What’s happening is that your governance layer, your cost visibility, your workflow routing decisions, and your performance analytics are all living inside the same platform that sells you execution licences. The same vendor that benefits commercially when you buy more bots or agents is now the one telling you how well they’re performing and whether you need more of them. That’s a conflict of interest dressed up as a feature.
And it’s worth being honest about why this matters. Because most enterprises aren’t running a single automation vendor anymore. They haven’t been for a while. Two RPA platforms across different regions or business units are common. Three isn’t unusual. Add AI agents from a different set of providers, API integrations, Power Automate flows, and the occasional human-in-the-loop workflow, and you’ve got a stack that no single vendor can see the full picture of.
So when one of those vendors offers to orchestrate everything, ask yourself: orchestrate everything, or orchestrate everything, as long as it runs on their platform? There’s a meaningful difference.
A global insurer came to us running two of the top three vendors across different regions. Neither platform could give them a unified view of cost, performance, or utilisation.
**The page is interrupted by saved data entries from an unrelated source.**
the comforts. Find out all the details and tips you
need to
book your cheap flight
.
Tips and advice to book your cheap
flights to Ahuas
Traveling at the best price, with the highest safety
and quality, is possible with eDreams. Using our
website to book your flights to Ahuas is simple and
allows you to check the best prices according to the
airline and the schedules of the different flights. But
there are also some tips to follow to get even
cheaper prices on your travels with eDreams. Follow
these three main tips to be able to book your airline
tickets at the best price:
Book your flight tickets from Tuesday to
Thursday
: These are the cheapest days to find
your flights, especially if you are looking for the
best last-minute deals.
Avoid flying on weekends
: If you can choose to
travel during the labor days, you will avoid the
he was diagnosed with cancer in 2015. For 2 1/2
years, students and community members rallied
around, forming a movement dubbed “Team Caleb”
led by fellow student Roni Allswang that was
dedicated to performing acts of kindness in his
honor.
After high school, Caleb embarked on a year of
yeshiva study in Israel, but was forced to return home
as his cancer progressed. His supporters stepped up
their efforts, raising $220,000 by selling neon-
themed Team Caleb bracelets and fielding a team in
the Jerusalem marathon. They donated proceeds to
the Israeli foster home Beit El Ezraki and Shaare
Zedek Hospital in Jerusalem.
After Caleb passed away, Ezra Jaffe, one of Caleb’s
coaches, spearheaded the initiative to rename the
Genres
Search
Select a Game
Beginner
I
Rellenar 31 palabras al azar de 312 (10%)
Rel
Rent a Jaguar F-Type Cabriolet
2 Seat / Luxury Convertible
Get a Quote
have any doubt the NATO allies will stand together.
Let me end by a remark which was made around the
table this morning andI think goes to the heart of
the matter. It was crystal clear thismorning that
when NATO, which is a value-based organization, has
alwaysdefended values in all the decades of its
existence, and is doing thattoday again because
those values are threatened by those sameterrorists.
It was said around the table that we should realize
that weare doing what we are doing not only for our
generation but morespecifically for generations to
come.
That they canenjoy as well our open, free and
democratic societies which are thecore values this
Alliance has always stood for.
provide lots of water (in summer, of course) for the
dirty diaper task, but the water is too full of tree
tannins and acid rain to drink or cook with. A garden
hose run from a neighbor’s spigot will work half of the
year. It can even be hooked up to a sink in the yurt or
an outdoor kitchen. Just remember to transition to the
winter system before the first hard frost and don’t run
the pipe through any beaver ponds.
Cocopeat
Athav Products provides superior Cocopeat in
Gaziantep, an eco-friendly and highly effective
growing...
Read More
Each had its own dashboards, its own metrics, its own version of the truth. We sat above both. One control plane. One set of governance policies. One place to see what was actually working and route work accordingly.
That independence isn’t something a platform vendor can offer. Their view will always favour their own tools. Not because they’re dishonest, but because their commercial model requires it.
Gartner has been watching this dynamic closely. Their research on universal orchestration makes the case that enterprises deploying AI agents across multiple vendors and platforms will increasingly need a dedicated orchestration layer, one that’s independent of the execution technologies underneath. Their prediction: 90% of enterprises in this position will need an abstracted universal orchestrator by 2029.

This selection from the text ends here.